START RECORDS TO USE

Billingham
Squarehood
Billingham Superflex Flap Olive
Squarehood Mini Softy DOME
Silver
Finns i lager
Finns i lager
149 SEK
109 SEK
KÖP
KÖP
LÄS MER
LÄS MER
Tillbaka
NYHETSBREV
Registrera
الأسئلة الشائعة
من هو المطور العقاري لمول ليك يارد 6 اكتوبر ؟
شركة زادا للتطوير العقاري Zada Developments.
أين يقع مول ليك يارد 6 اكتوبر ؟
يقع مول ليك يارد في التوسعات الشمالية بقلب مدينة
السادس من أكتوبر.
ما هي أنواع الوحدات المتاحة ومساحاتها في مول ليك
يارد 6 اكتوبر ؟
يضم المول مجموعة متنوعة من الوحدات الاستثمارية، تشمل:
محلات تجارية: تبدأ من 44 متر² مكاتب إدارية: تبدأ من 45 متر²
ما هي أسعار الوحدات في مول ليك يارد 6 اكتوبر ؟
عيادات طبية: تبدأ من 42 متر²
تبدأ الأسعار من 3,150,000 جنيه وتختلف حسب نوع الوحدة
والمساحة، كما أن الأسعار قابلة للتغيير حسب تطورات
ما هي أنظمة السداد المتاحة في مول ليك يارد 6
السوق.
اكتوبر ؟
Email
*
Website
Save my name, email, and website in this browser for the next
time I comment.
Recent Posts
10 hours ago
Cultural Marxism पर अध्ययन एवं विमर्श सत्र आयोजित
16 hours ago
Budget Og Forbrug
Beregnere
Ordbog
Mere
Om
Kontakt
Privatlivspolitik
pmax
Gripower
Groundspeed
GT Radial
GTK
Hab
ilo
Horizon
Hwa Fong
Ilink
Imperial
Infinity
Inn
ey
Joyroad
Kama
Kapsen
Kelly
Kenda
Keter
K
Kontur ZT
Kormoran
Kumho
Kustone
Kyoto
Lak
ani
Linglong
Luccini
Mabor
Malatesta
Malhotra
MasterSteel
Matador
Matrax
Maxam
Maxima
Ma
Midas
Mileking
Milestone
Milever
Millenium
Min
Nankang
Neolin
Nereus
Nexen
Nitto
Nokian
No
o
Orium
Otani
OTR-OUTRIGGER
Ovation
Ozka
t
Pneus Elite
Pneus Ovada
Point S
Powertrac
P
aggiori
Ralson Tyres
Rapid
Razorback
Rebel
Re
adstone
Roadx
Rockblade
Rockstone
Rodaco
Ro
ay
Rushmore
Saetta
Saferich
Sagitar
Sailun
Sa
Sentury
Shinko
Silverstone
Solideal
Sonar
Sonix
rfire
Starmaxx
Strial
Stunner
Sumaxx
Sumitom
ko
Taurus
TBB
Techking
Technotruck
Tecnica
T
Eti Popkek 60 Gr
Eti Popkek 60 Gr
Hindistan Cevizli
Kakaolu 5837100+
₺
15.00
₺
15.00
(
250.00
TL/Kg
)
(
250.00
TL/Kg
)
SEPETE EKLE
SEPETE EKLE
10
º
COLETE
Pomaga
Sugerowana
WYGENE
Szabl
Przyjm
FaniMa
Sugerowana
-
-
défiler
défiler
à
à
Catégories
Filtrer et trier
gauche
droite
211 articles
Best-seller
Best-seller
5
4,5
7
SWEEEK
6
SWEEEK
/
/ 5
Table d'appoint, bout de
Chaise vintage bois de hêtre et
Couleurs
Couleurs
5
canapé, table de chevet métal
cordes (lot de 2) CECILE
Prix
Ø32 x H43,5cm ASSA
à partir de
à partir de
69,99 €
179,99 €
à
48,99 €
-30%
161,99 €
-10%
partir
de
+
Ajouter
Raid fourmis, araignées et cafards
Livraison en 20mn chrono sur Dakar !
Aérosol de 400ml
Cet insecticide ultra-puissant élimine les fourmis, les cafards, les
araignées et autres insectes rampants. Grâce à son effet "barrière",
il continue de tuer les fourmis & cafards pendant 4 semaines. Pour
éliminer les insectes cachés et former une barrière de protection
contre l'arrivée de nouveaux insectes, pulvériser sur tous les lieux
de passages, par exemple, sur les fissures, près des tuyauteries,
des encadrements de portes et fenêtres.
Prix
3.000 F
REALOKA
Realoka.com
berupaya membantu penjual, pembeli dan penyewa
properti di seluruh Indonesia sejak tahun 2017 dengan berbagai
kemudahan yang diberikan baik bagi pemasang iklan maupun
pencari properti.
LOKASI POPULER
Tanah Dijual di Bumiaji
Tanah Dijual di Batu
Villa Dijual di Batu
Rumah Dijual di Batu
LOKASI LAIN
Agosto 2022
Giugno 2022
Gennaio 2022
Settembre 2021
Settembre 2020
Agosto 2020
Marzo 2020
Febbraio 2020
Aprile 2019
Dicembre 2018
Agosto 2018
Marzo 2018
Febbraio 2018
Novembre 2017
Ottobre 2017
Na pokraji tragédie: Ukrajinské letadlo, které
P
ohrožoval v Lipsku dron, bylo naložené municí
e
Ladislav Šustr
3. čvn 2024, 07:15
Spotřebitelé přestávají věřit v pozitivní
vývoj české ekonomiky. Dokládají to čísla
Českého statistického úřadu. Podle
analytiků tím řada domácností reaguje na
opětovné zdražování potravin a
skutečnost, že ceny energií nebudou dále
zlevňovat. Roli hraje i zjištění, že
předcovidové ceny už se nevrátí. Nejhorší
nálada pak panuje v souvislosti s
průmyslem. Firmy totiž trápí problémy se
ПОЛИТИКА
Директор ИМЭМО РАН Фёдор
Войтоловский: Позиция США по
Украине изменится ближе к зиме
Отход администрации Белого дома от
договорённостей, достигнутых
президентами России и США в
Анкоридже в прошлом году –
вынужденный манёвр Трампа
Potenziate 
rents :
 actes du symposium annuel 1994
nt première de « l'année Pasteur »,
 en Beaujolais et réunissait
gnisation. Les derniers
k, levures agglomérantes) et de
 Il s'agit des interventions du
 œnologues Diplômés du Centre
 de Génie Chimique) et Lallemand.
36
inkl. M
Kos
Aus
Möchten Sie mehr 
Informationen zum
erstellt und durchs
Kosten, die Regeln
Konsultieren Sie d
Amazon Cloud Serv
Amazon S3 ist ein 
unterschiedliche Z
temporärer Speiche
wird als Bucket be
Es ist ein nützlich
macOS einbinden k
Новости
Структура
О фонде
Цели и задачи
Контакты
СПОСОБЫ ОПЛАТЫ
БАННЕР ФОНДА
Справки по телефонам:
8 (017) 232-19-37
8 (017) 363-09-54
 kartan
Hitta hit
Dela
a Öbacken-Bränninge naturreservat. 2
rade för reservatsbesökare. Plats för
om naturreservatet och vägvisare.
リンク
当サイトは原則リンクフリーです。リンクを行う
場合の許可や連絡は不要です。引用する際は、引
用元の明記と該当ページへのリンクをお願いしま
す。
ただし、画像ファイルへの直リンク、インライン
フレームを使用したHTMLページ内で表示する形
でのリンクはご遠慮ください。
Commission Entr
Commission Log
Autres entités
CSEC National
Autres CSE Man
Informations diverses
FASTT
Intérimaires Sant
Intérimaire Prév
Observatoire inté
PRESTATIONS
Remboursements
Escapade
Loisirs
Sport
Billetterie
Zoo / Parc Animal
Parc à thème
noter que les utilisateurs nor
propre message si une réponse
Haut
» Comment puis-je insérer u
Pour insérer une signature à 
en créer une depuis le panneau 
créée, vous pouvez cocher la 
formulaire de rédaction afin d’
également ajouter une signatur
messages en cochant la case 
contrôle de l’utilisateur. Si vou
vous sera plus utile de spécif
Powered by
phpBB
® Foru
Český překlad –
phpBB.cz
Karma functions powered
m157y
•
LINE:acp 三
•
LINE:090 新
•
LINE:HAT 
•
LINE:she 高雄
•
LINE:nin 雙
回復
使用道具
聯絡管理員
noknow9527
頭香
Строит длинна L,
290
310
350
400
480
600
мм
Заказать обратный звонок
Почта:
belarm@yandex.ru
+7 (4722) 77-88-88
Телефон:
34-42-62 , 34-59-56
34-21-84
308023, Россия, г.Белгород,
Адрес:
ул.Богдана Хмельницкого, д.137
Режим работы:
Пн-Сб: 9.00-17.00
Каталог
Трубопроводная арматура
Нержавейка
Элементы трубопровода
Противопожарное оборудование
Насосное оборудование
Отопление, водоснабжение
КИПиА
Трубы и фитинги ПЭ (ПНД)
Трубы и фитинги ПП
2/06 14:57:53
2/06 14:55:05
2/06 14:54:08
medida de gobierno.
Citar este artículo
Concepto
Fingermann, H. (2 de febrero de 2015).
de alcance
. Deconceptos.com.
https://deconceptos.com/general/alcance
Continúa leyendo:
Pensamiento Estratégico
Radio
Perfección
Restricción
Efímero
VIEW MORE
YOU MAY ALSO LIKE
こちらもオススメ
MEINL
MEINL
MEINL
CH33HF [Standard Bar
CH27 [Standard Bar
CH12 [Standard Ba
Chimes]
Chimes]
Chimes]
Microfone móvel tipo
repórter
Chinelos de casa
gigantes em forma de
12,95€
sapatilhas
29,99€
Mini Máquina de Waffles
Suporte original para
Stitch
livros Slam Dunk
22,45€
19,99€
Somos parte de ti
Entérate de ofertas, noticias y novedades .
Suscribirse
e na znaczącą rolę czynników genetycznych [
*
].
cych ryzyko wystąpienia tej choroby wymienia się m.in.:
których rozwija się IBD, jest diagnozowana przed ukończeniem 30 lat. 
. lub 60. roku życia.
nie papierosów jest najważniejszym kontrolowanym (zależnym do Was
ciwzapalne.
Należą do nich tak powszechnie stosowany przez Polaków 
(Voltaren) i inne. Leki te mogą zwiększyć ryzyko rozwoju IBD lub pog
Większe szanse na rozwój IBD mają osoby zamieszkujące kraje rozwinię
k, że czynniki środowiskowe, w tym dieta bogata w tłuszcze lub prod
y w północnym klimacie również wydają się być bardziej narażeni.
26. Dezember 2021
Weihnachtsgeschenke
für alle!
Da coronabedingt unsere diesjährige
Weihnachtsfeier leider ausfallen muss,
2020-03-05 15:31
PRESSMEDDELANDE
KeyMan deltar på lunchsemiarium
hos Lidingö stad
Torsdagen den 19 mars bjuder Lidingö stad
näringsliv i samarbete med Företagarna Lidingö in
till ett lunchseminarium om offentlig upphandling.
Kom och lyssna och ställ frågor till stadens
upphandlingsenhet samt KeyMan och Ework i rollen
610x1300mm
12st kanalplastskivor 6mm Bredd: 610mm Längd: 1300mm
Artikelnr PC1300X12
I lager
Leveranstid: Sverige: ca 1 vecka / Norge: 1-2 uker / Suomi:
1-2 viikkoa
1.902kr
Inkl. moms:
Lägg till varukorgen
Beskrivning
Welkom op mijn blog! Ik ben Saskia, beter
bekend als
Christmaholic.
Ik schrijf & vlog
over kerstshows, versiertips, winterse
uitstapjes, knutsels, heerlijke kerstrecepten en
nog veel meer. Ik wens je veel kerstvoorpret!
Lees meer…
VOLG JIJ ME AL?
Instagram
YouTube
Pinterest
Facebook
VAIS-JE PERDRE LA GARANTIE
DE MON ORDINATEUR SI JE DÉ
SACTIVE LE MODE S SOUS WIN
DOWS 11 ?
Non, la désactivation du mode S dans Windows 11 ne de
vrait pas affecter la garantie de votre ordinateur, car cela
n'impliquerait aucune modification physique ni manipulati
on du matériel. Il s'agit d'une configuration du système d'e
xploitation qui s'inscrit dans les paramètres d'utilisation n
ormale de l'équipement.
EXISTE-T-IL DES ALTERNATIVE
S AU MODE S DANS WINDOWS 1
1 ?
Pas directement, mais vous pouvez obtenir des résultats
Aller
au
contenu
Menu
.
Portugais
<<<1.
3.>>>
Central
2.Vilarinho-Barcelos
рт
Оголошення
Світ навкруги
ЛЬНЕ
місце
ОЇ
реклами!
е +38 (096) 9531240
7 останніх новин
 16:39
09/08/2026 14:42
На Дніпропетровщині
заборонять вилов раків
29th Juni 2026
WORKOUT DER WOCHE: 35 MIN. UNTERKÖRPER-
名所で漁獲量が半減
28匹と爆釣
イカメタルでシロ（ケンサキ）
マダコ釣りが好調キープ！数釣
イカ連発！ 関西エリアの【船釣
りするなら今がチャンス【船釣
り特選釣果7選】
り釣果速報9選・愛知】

END RECORDS TO USE

## TASK BRIEF
Scan the data, and report each line that uses the word "الأسعار".

## ANSWER BOX
تبدأ الأسعار من 3,150,000 جنيه وتختلف حسب نوع الوحدة
والمساحة، كما أن الأسعار قابلة للتغيير حسب تطورات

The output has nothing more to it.